Não houve alarme disparado. Nenhum vidro quebrado. Era como se o ladrão tivesse evaporado pelas frestas da lógica.

Horas depois, um ciclista que pedalava pela Francisco Pereira Lopes — a famosa Marginal — tropeçou em algo mole, pegajoso e levemente morno perto da beira do rio. Eram bolsas de sangue. Estouradas. Mordidas. Gotas vermelhas escorriam pela calçada como se ali tivesse ocorrido um banquete macabro.

Chamaram quem? Claro, ele mesmo: delegado Antunes.

Antunes era um homem de bigode torto, olhar encardido de experiências impossíveis e um caderno de capa dura onde anotava coisas que preferia esquecer. Quando chegou à cena, olhou para as bolsas mastigadas como quem observa um quadro do Salvador Dalí tentando conversar com um episódio de “Arquivo X”.

— Isso aqui… isso aqui não é crime comum — disse, acendendo um cigarro imaginário (havia parado há 17 anos, mas o vício ainda fazia mímica no ar).

Ele farejou algo além da carne, algo entre o teatro do absurdo e o delírio químico. Nas margens do córrego do Monjolinho, havia pegadas descalças… e uma carta. Escrita com sangue (ou ketchup?) e assinada:

“Do conde V.”

Começava aí a caçada por aquele que se dizia vampiro, mas que só era mais um sádico querendo fama. Antunes seguiu as pistas: pedaços de alho pisoteados no Jardim Hikare, cruzes quebradas em um cemitério de gatos e uma estaca enfiada num poste de luz com um bilhete:

“Aqui não pegam o Conde V.”

O delegado, entre uma metáfora e outra, rastreou o sujeito até uma quitinete no Santa Felícia.

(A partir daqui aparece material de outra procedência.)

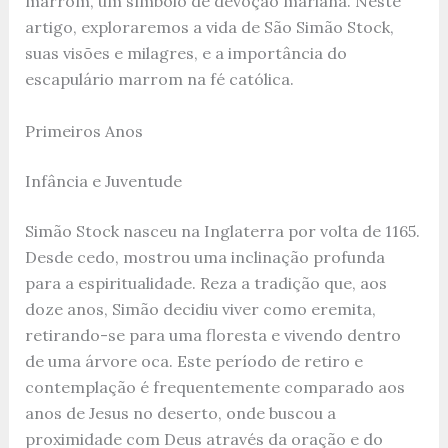
marrom, um símbolo de devoção mariana. Neste
artigo, exploraremos a vida de São Simão Stock,
suas visões e milagres, e a importância do
escapulário marrom na fé católica.
Primeiros Anos
Infância e Juventude
Simão Stock nasceu na Inglaterra por volta de 1165.
Desde cedo, mostrou uma inclinação profunda
para a espiritualidade. Reza a tradição que, aos
doze anos, Simão decidiu viver como eremita,
retirando-se para uma floresta e vivendo dentro
de uma árvore oca. Este período de retiro e
contemplação é frequentemente comparado aos
anos de Jesus no deserto, onde buscou a
proximidade com Deus através da oração e do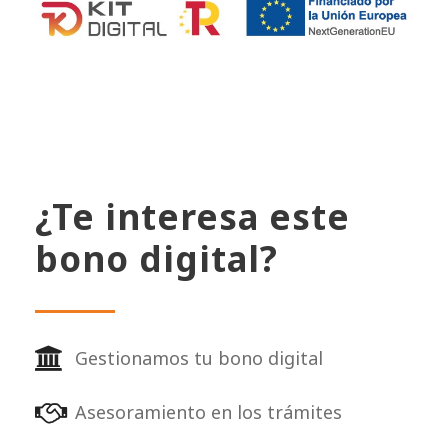
¿Te interesa este
bono digital?
Gestionamos tu bono digital
Asesoramiento en los trámites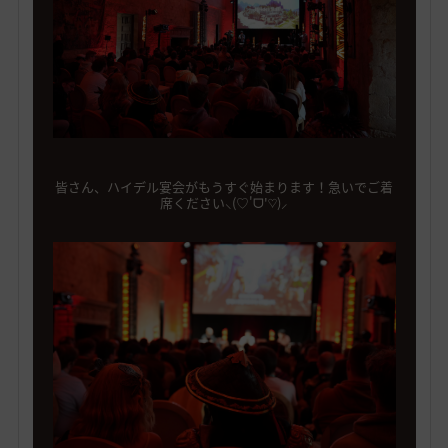
皆さん、ハイデル宴会がもうすぐ始まります！急いでご着
席ください⸜(♡'ᗜ'♡)⸝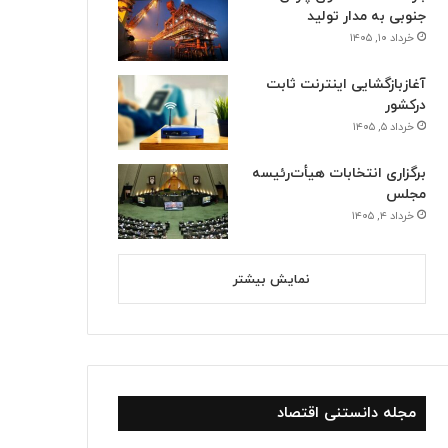
جنوبی به مدار تولید
خرداد ۱۰, ۱۴۰۵
آغازبازگشایی اینترنت ثابت
درکشور
خرداد ۵, ۱۴۰۵
برگزاری انتخابات هیأت‌رئیسه
مجلس
خرداد ۴, ۱۴۰۵
نمایش بیشتر
مجله دانستنی اقتصاد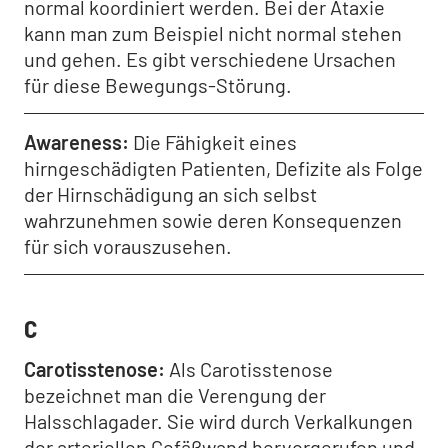
normal koordiniert werden. Bei der Ataxie
kann man zum Beispiel nicht normal stehen
und gehen. Es gibt verschiedene Ursachen
für diese Bewegungs-Störung.
Awareness
Die Fähigkeit eines
hirngeschädigten Patienten, Defizite als Folge
der Hirnschädigung an sich selbst
wahrzunehmen sowie deren Konsequenzen
für sich vorauszusehen.
C
Carotisstenose
Als Carotisstenose
bezeichnet man die Verengung der
Halsschlagader. Sie wird durch Verkalkungen
der arteriellen Gefäßwand hervorgerufen und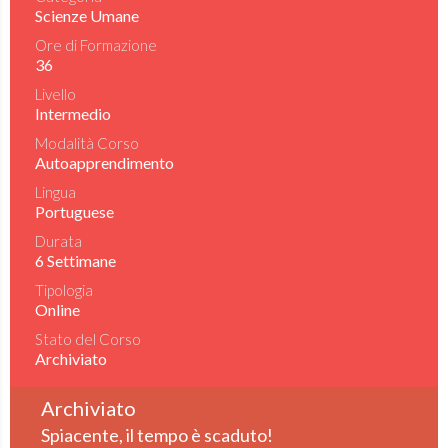
Scienze Umane
Ore di Formazione
36
Livello
Intermedio
Modalità Corso
Autoapprendimento
Lingua
Portuguese
Durata
6 Settimane
Tipologia
Online
Stato del Corso
Archiviato
Archiviato
Spiacente, il tempo è scaduto!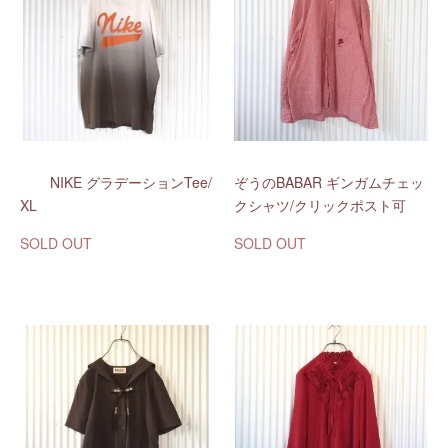
NIKE グラデーションTee/
ぞうのBABAR ギンガムチェッ
XL
クシャツ/クリックポスト可
SOLD OUT
SOLD OUT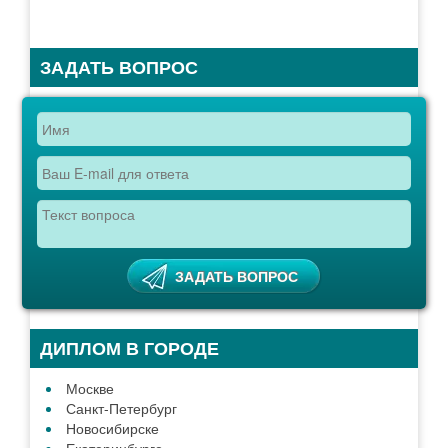
ЗАДАТЬ ВОПРОС
ДИПЛОМ В ГОРОДЕ
Москве
Санкт-Петербург
Новосибирске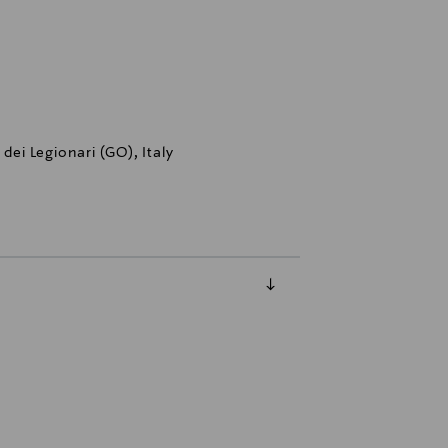
dei Legionari (GO), Italy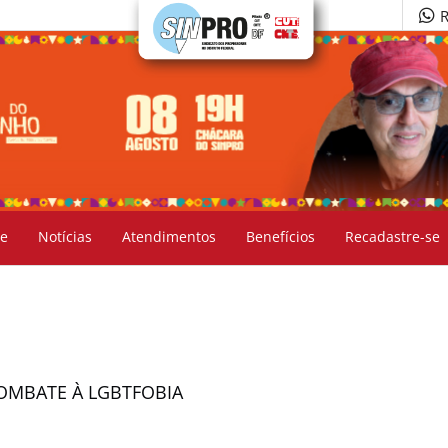
R
e
Notícias
Atendimentos
Benefícios
Recadastre-se
COMBATE À LGBTFOBIA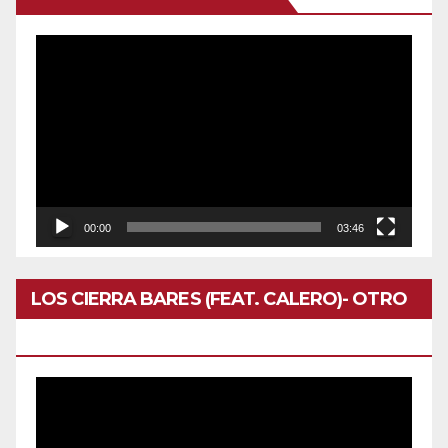
Reproductor
de
vídeo
00:00
03:46
LOS CIERRA BARES (FEAT. CALERO)- OTRO
DOMINGO
Reproductor
de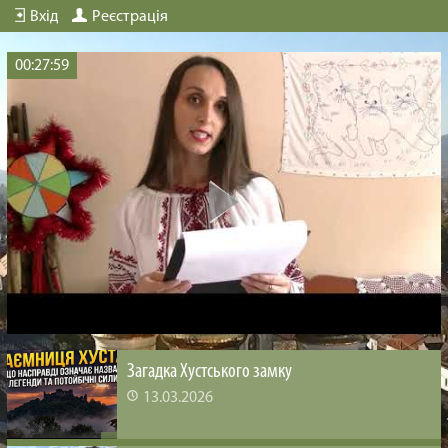
Вхід
Реєстрація
00:27:59
Загадка Хустського замку
13.03.2026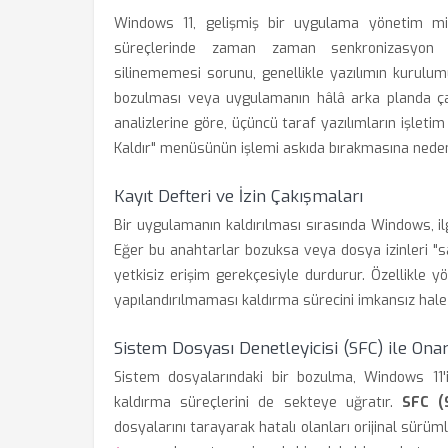
Windows 11, gelişmiş bir uygulama yönetim m
süreçlerinde zaman zaman senkronizasyon ha
silinememesi sorunu, genellikle yazılımın kurulumu
bozulması veya uygulamanın hâlâ arka planda çalı
analizlerine göre, üçüncü taraf yazılımların işle
Kaldır" menüsünün işlemi askıda bırakmasına neden
Kayıt Defteri ve İzin Çakışmaları
Bir uygulamanın kaldırılması sırasında Windows, ilgi
Eğer bu anahtarlar bozuksa veya dosya izinleri "s
yetkisiz erişim gerekçesiyle durdurur. Özellikle y
yapılandırılmaması kaldırma sürecini imkansız hale g
Sistem Dosyası Denetleyicisi (SFC) ile Ona
Sistem dosyalarındaki bir bozulma, Windows 11'
kaldırma süreçlerini de sekteye uğratır.
SFC (
dosyalarını tarayarak hatalı olanları orijinal sürüml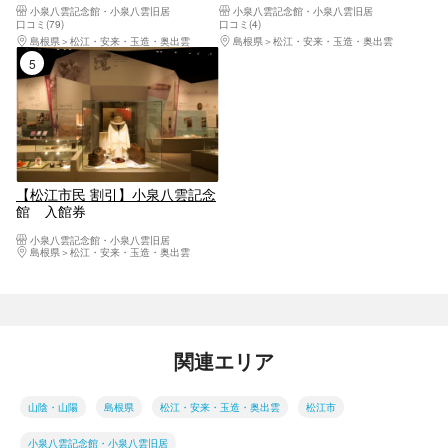
小泉八雲記念館・小泉八雲旧居
小泉八雲記念館・小泉八雲旧居
口コミ(79)
口コミ(4)
島根県
松江・安来・玉造・奥出雲
島根県
松江・安来・玉造・奥出雲
5位
【松江市民 割引】小泉八雲記念
館 入館券
小泉八雲記念館・小泉八雲旧居
島根県
松江・安来・玉造・奥出雲
関連エリア
山陰・山陽
島根県
松江・安来・玉造・奥出雲
松江市
小泉八雲記念館・小泉八雲旧居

Lá, encontrou um homem magro, pálido, com capa de veludo e presas de plástico compradas num sex shop alternativo. No quarto, paredes pintadas com respingos vermelhos, geladeira cheia de bolsas de sangue… todas vencidas.

O homem se chamava Valdeci, mas exigia ser chamado de “Vladmir, o Despertado”. Tinha um canal no YouTube com 42 inscritos onde ensinava “rituais noturnos” e comentava cenas de Drácula de Bram Stoker com sotaque romeno fake.

Ao ser preso, disse com um olhar ensandecido:

— Eu só queria… ser eterno. Ou, pelo menos, viralizar.

Antunes não sabia se dava risada ou um tapa. Mas anotou tudo em seu caderno com letra miúda:

“A loucura às vezes veste capa, morde bolsas de sangue e passeia pela cidade como quem vai ao mercado.”

A comunidade ficou em choque. Pais taparam os ouvidos dos filhos. Padres fizeram missa. Psicólogos pediram mais verba. E a Marginal, por um tempo, cheirou a ferrugem e absurdo.

Quanto a Antunes? Voltou para seu escritório, abriu uma gaveta, pegou uma fita cassete e colocou para tocar.

Era Bach. Mas, se você escutasse bem, poderia jurar que era um chiado de morcegos.

Aviso ao leitor:

Este é um conto de ficção surrealista. Todos os eventos, personagens e lugares descritos são frutos da imaginação do autor. Qualquer semelhança com a realidade é mera coincidência. Nada do que está aqui relatado aconteceu de verdade. Trata-se de uma criação literária com fins exclusivamente artísticos e de entretenimento.